Provided data:
□ □ □ □ □

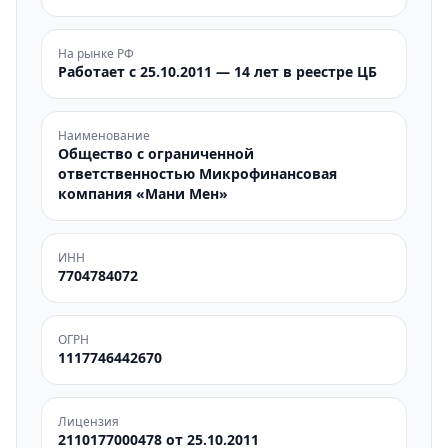
На рынке РФ
Работает с 25.10.2011 — 14 лет в реестре ЦБ
Наименование
Общество с ограниченной
ответственностью Микрофинансовая
компания «Мани Мен»
ИНН
7704784072
ОГРН
1117746442670
Лицензия
2110177000478 от 25.10.2011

□ □ □ □ □

The problem:
Make an exact copy of the records above, one that has none of the pictures.

Reply:
На рынке РФ
Работает с 25.10.2011 — 14 лет в реестре ЦБ
Наименование
Общество с ограниченной
ответственностью Микрофинансовая
компания «Мани Мен»
ИНН
7704784072
ОГРН
1117746442670
Лицензия
2110177000478 от 25.10.2011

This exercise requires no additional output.